In 1939, before leaving for the front as a surgeon in the French army, he secretly professed monastic vows in the Russian Orthodox Church. He was tonsured and received the name of Anthony in 1943. During the occupation of France by the Germans he worked as a doctor and took part in the French Resistance. After the war he continued practising as a physician until 1948, when he was ordained to the priesthood and sent to England to serve as Orthodox Chaplain of the Fellowship of St. Alban and St. Sergius. He was appointed vicar of the Russian patriarchal parish in London in 1950, consecrated as Bishop in 1957 and Archbishop in 1962, in charge of the Russian Orthodox Church in Great Britain and Ireland. In 1963 he was appointed Exarch of the Moscow Patriarchate in Western Europe, and in 1966 was raised to the rank of Metropolitan. By mutual agreement he was released in 1974 from the function of Exarch, in order to devote himself more fully to the pastoral needs of the growing flock of his diocese and all who came to him seeking advice and help.

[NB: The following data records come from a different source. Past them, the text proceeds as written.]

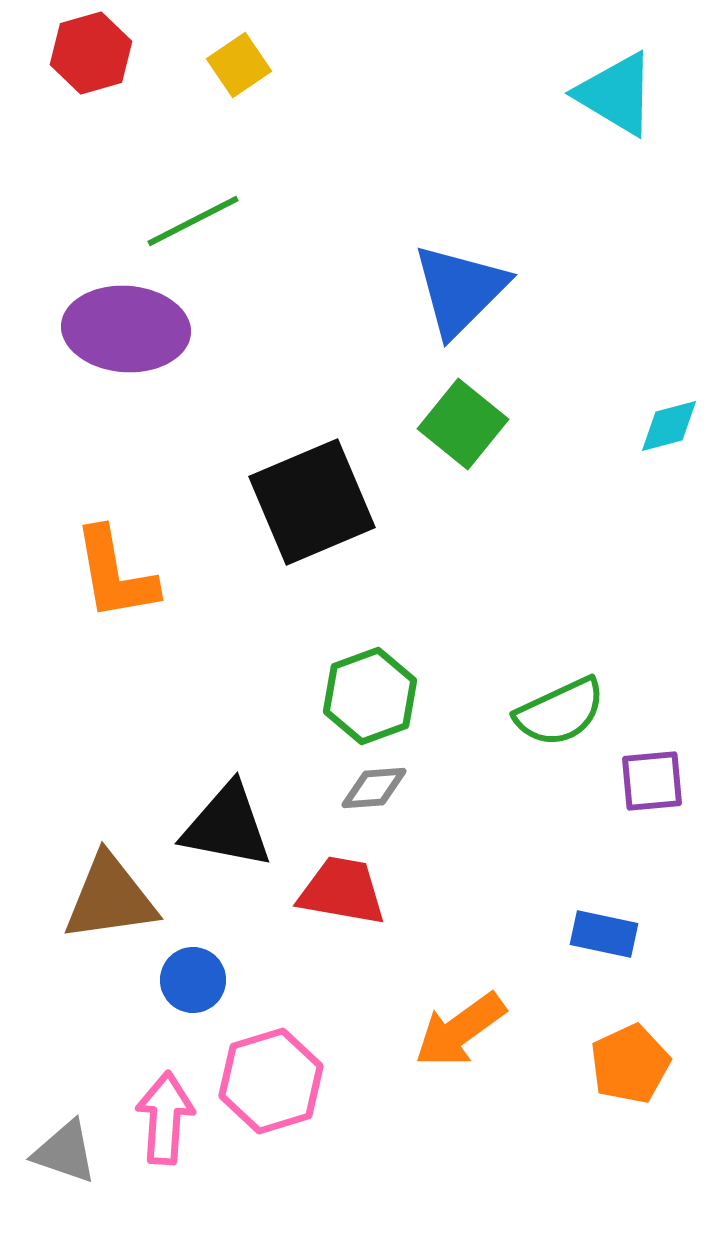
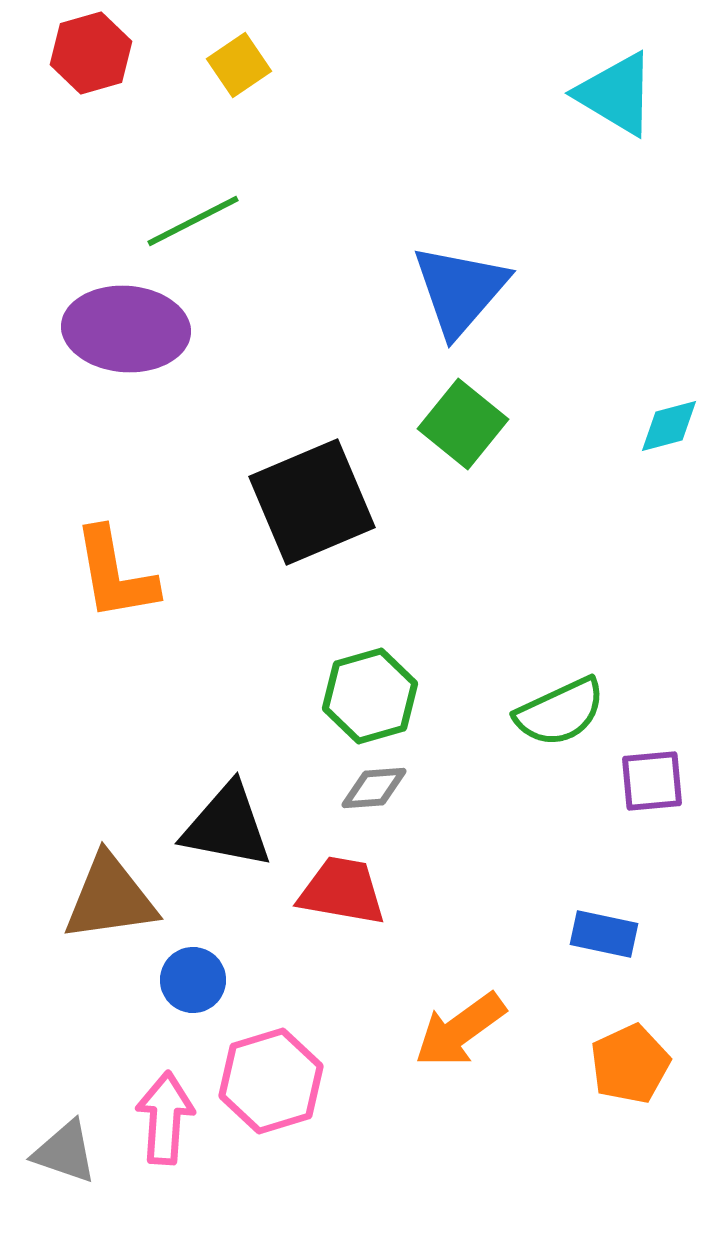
blue triangle: rotated 4 degrees counterclockwise
green hexagon: rotated 4 degrees clockwise
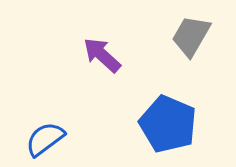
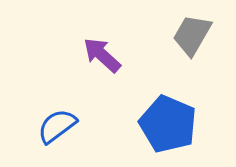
gray trapezoid: moved 1 px right, 1 px up
blue semicircle: moved 12 px right, 13 px up
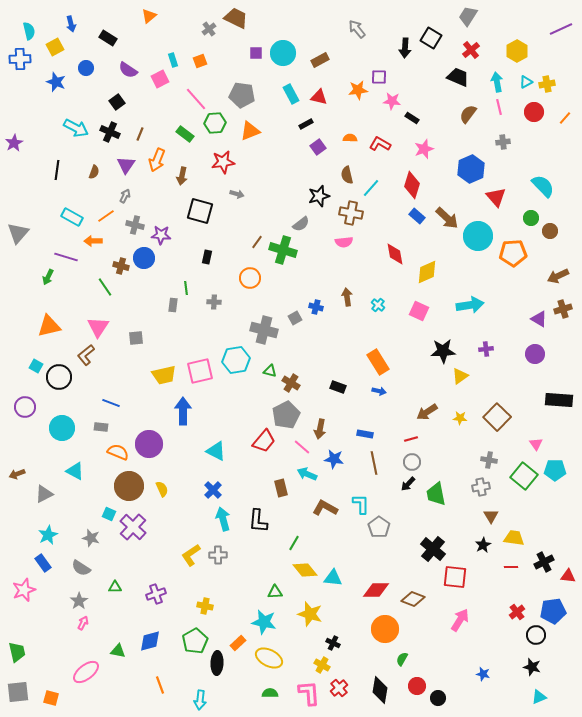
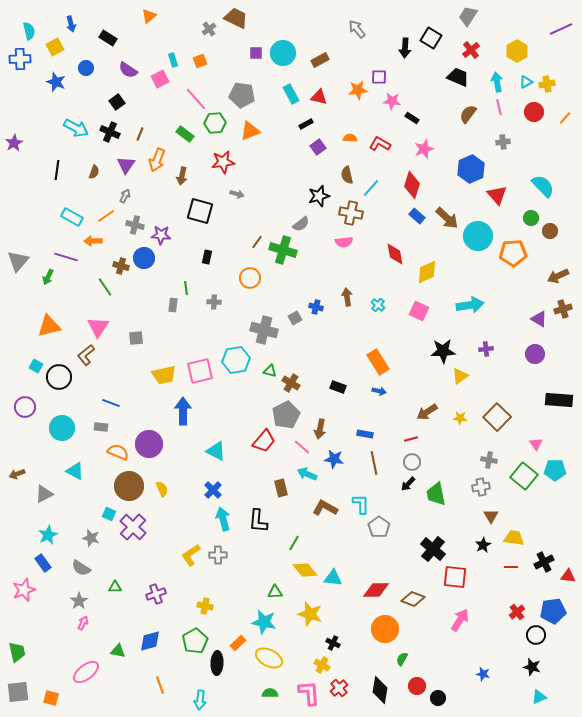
red triangle at (496, 197): moved 1 px right, 2 px up
gray triangle at (18, 233): moved 28 px down
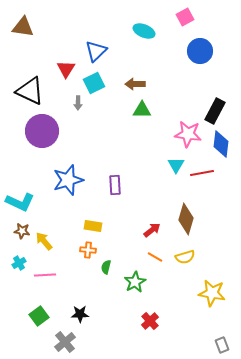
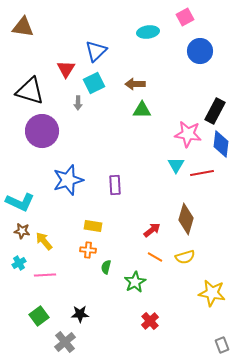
cyan ellipse: moved 4 px right, 1 px down; rotated 30 degrees counterclockwise
black triangle: rotated 8 degrees counterclockwise
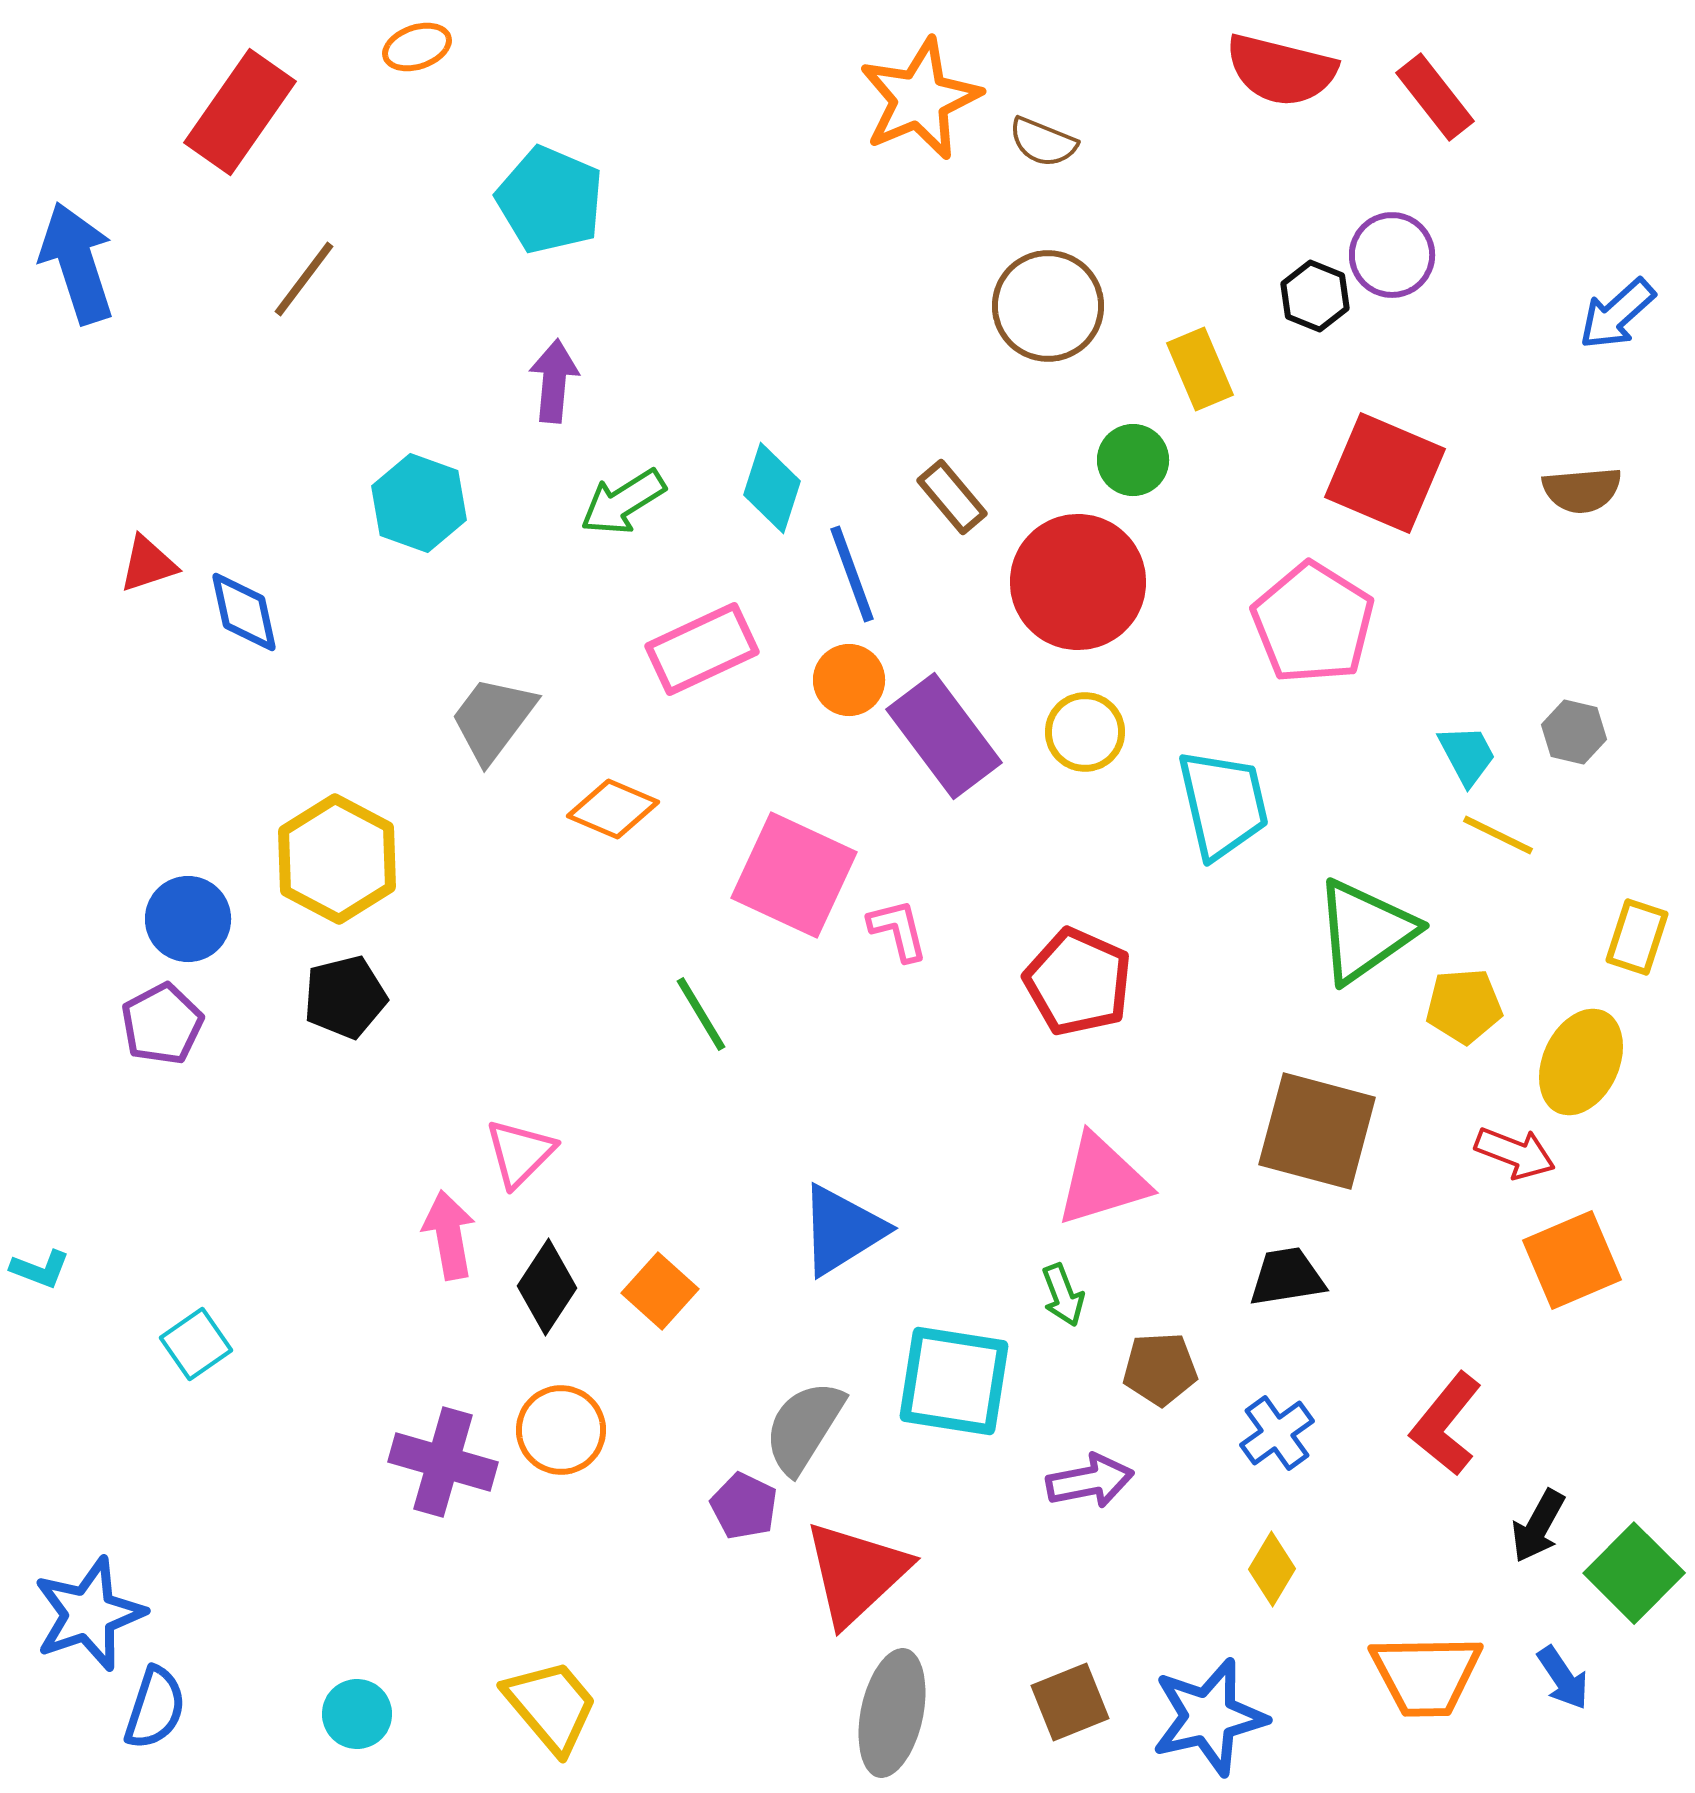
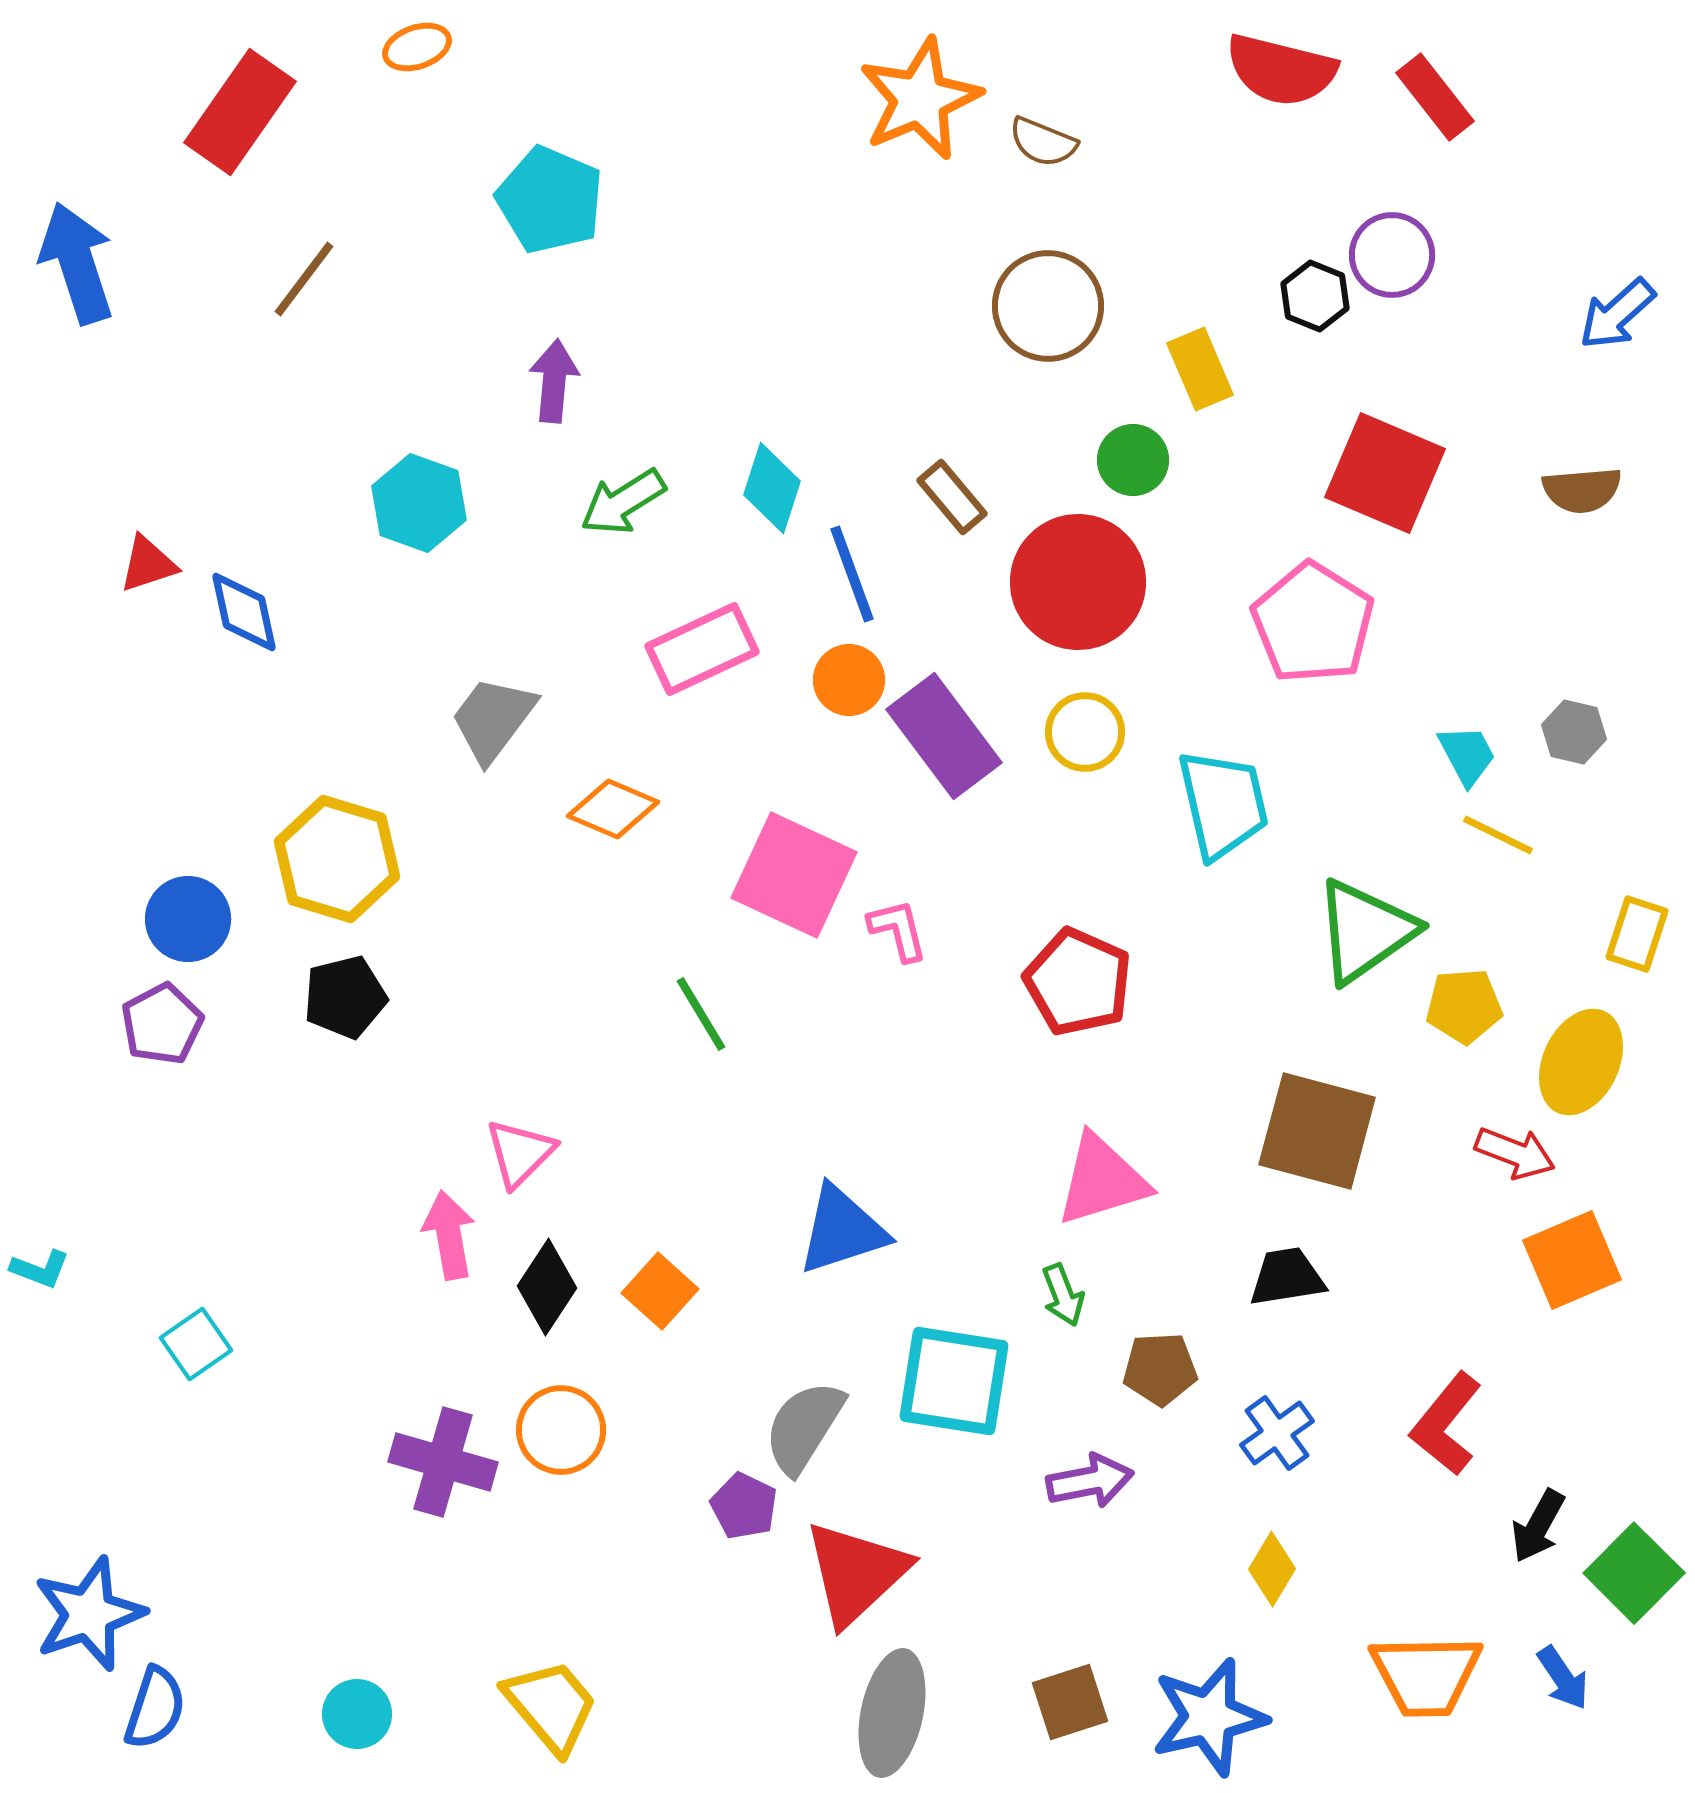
yellow hexagon at (337, 859): rotated 11 degrees counterclockwise
yellow rectangle at (1637, 937): moved 3 px up
blue triangle at (842, 1230): rotated 14 degrees clockwise
brown square at (1070, 1702): rotated 4 degrees clockwise
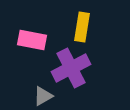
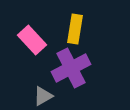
yellow rectangle: moved 7 px left, 2 px down
pink rectangle: rotated 36 degrees clockwise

Metropolitan Anthony received honorary doctorates from the University of Aberdeen ('for preaching the Word of God and renewing the spiritual life of this country'); from the Moscow Theological Academy for his theological, pastoral and preaching work; from the University of Cambridge; and from the Kiev Theological Academy. His books on prayer and the spiritual life Living Prayer, Meditations on a Theme and God and Man were published in England, and his texts are now widely published in Russia, both as books and in periodicals.
Metropolitan Anthony's grave is in the Brompton Cemetery in London and is visited often by both Orthodox and non-Orthododox alike. A biography of him, 'This Holy Man' by Gillian Crow was published in 2005.